Ted Cruz’s campaign is counting on lower turnout, because he believes his supporters, who come from the more activist Tea Party segment of the GOP, are more energized to vote. Even in the middle of the summer.
“I believe we’re on a path to victory, and the reason for that is simple: The runoff will be decided by the conservative grassroots, and the conservative grassroots are overwhelmingly supporting our campaign,” Cruz said.
Audio: Ben Philpott’s story for KUT News
And the fewer overall voters who turn out, the higher the percentage of those casting ballots fall under Cruz’s “grassroots” label.
Cal Jillson, a political scientist at SMU, says watching early voting totals this week will provide some evidence of how well Cruz and Lt.
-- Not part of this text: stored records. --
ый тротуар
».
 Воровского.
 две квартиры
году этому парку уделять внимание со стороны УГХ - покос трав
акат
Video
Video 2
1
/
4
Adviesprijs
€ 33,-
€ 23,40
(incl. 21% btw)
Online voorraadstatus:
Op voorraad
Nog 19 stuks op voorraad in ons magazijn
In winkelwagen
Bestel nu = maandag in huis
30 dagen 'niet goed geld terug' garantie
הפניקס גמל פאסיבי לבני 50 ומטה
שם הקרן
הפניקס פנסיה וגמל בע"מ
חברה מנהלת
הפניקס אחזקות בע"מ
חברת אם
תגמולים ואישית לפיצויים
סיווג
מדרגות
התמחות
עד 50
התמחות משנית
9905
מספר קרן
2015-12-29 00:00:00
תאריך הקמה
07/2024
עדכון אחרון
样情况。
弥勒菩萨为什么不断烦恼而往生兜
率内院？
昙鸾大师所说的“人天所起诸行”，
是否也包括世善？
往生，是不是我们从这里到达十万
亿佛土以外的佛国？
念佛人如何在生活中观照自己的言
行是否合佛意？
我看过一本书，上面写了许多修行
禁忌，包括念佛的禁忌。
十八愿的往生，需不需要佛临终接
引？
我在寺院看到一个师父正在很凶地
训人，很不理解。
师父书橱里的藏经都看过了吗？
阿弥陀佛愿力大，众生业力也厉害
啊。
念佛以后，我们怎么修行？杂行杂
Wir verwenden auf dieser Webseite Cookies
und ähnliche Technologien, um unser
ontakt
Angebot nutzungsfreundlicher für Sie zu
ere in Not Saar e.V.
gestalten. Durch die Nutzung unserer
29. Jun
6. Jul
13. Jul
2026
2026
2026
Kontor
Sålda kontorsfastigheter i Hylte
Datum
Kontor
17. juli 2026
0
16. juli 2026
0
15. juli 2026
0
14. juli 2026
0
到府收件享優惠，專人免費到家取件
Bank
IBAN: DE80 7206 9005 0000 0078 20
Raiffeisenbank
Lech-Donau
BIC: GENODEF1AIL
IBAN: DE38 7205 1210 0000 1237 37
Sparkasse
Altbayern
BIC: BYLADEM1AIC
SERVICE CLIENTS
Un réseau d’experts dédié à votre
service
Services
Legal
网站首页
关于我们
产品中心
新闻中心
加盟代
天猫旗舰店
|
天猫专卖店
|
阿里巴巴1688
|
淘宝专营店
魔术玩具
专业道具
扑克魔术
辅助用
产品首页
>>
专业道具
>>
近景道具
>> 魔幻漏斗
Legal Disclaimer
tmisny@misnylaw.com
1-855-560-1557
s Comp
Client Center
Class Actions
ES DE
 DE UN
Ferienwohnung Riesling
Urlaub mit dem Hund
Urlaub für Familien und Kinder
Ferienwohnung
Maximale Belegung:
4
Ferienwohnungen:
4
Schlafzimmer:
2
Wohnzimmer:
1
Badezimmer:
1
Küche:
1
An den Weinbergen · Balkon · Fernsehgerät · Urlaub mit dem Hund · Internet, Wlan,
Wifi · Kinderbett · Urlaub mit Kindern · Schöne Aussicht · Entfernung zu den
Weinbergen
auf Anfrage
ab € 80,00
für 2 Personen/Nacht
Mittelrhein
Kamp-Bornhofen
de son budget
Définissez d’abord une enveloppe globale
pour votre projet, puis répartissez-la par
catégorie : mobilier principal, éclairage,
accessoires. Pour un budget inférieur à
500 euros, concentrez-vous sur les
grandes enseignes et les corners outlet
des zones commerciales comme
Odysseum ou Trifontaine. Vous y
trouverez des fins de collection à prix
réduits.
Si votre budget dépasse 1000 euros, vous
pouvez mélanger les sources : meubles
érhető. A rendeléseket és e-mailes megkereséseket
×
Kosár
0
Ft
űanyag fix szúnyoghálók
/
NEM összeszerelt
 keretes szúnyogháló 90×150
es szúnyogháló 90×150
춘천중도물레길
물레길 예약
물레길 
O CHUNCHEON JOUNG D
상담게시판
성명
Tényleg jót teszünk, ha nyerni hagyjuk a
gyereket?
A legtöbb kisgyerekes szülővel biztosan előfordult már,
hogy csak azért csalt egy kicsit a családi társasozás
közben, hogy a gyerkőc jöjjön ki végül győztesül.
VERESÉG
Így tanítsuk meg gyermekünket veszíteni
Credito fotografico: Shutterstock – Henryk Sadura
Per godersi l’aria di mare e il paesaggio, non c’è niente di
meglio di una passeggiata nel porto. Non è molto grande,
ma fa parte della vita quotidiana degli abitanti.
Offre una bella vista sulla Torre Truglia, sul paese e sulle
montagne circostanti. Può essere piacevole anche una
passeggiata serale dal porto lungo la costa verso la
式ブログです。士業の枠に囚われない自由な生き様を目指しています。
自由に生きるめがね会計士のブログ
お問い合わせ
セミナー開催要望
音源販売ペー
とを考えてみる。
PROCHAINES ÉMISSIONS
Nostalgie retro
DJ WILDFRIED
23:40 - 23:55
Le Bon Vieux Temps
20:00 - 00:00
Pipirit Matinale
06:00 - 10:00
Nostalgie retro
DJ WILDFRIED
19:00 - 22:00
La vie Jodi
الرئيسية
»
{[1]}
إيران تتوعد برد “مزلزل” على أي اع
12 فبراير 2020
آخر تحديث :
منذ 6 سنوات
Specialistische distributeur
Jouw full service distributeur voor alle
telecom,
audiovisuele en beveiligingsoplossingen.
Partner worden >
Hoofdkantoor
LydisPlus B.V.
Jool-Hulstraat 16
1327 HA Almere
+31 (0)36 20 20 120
Gov. David Dewhurst are doing in the runoff. In May, about 20,000 people a day voted in the Republican primary in the first five days of early voting.
“When we look at the beginning of early voting in this runoff, if we see early voting falling well below 20,000, down into the 12, 13, 14, 15,000 range, that’s where Cruz will be very competitive because his more energized vote is likely to be there,” Jillson said.
That has Dewhurst doing everything he can to mobilize his supporters. Especially in the Dallas-Fort Worth area. Last week, the Dewhurst campaign released a couple of major endorsements. Texas Rangers owner and baseball legend Nolan Ryan gave his support, along with former Senate candidate and Dallas Mayor Tom Leppert.
“We’re seeing people calling in from around North Texas saying congratulations on the endorsement by Mayor Leppert,” Dewhurst said. “We voted for him, we’re going to vote for you.”
In May, Leppert used his name recognition in the Metroplex to get a three-way tie with Dewhurst and Cruz. Jillson says Dewhurst will need those votes to win.
“That doesn’t mean all those votes move,” Jillson said. “But it does mean that in North Texas, that business-oriented, more moderate vote that Leppert and Dewhurst split is now available for Dewhurst to try to mine. And we’ll see if he’s able to do it.”
Early voting continues through July 27. The runoff election is July 31.